» **Problem details**: Please transcribe the entries below without changing a single character.

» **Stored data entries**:
=== Section Start ===
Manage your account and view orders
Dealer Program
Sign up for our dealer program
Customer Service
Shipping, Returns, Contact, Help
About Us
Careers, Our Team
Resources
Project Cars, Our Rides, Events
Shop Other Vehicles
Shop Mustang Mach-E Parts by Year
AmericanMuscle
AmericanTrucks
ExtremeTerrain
=== Section End ===
» **Result of the exercise**:
Manage your account and view orders
Dealer Program
Sign up for our dealer program
Customer Service
Shipping, Returns, Contact, Help
About Us
Careers, Our Team
Resources
Project Cars, Our Rides, Events
Shop Other Vehicles
Shop Mustang Mach-E Parts by Year
AmericanMuscle
AmericanTrucks
ExtremeTerrain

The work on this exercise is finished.